Egypt is a CIVET. And one of the Next 11. And an “Eagle”…
The BRICS are dead. Long live … the CIVETS? No, not the “small, lithe-bodied, mostly nocturnal mammal native to tropical Asia and Africa,” but “Colombia, Indonesia, Vietnam, Egypt, Turkey and South Africa.” It’s one of the next “acronyms and country groupings invented by bankers and consultants to help investors and companies work out where they should be investing,” the Wall Street Journal writes. What other lists does Egypt appear on? The WSJ notes:
The Next 11 (like BRICs, a Goldman Sachs construct) that includes Bangladesh, Egypt, Indonesia, Iran, South Korea, Mexico, Nigeria, Pakistan, the Philippines, Turkey and Vietnam). Goldman’s marketing brochure for the Next 11 is here (pdf).

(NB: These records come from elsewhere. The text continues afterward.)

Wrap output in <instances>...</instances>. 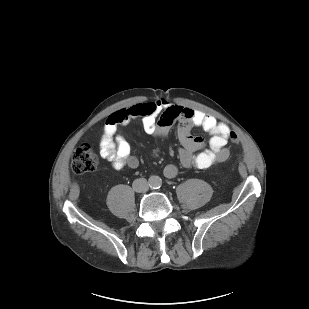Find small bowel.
I'll use <instances>...</instances> for the list:
<instances>
[{"mask_svg": "<svg viewBox=\"0 0 309 309\" xmlns=\"http://www.w3.org/2000/svg\"><path fill=\"white\" fill-rule=\"evenodd\" d=\"M133 120H140L143 129L157 138L165 137L171 125L178 123L179 159L183 168L206 169L224 162L229 157L226 145L231 130L227 124L217 121L215 117L203 111L160 99L135 103L115 111L108 117L99 142V150L101 157L111 162L117 170L124 167L135 169L139 166L138 159L131 154L129 142L117 132L118 126H126ZM192 127L202 128L209 133L207 148L200 150L203 142L191 134ZM177 173L178 168L174 165L164 168L167 178H174Z\"/></svg>", "mask_w": 309, "mask_h": 309, "instance_id": "small-bowel-1", "label": "small bowel"}]
</instances>
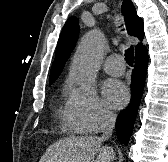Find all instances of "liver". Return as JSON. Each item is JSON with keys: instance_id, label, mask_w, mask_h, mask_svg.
<instances>
[{"instance_id": "6515ba94", "label": "liver", "mask_w": 168, "mask_h": 162, "mask_svg": "<svg viewBox=\"0 0 168 162\" xmlns=\"http://www.w3.org/2000/svg\"><path fill=\"white\" fill-rule=\"evenodd\" d=\"M101 145L99 137H67L50 145L39 162H112L113 149Z\"/></svg>"}]
</instances>
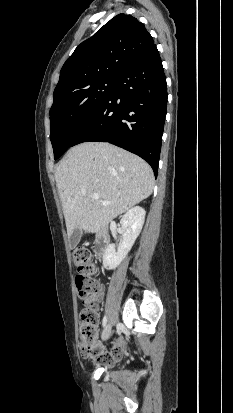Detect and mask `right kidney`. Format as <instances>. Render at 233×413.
Here are the masks:
<instances>
[{
	"label": "right kidney",
	"mask_w": 233,
	"mask_h": 413,
	"mask_svg": "<svg viewBox=\"0 0 233 413\" xmlns=\"http://www.w3.org/2000/svg\"><path fill=\"white\" fill-rule=\"evenodd\" d=\"M145 215L146 211L142 207L135 206L122 216V242L117 251L114 244H109L103 254V266L107 270L115 269L125 259L142 230Z\"/></svg>",
	"instance_id": "right-kidney-1"
}]
</instances>
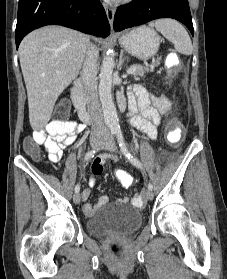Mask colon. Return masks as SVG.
I'll return each mask as SVG.
<instances>
[{
	"label": "colon",
	"mask_w": 227,
	"mask_h": 279,
	"mask_svg": "<svg viewBox=\"0 0 227 279\" xmlns=\"http://www.w3.org/2000/svg\"><path fill=\"white\" fill-rule=\"evenodd\" d=\"M69 113H70V105L67 101L61 102L56 107V115H57L56 121L61 124V127H65L66 124L68 123ZM25 150L34 159H38L41 156L39 145L33 141L25 142ZM100 170L101 169L98 165H95L93 167L94 173H99ZM116 178H117L118 182L122 186H125V187L131 186L134 183L133 176L129 172L124 171V170L117 171ZM142 203H143L142 197H138L134 200V204L136 206H140V205H142Z\"/></svg>",
	"instance_id": "obj_1"
}]
</instances>
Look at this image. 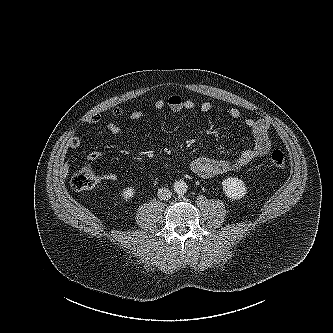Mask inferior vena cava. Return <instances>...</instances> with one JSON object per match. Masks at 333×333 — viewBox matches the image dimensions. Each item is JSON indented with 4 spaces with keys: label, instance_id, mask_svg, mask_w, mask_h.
<instances>
[{
    "label": "inferior vena cava",
    "instance_id": "1",
    "mask_svg": "<svg viewBox=\"0 0 333 333\" xmlns=\"http://www.w3.org/2000/svg\"><path fill=\"white\" fill-rule=\"evenodd\" d=\"M157 196L160 200L167 201L171 198L172 192L168 188L158 189Z\"/></svg>",
    "mask_w": 333,
    "mask_h": 333
}]
</instances>
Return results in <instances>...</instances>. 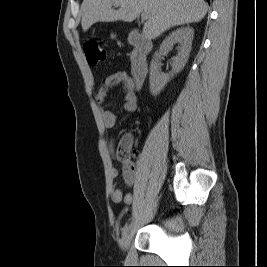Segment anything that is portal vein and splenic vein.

The EAGLES, or Emerging and Growth-Led Economies, as BBVA has termed them. Members include China, India, Brazil, Indonesia, South Korea, Russia, Mexico, Egypt, Taiwan and Turkey. BBVA’s piece on the Eagle (we can only do the all-caps thing once, really is here (also in pdf).
(Oh, and was anyone else aware that Egypt had “applied” to become a member of the BRICs? No? Neither had we. The notion that Cairo and Buenos Aires both want to become BRICs cropped up almost as a throwaway line in a Daily Mail pickup of an AP story on the BRICs meeting in Goa yesterday.)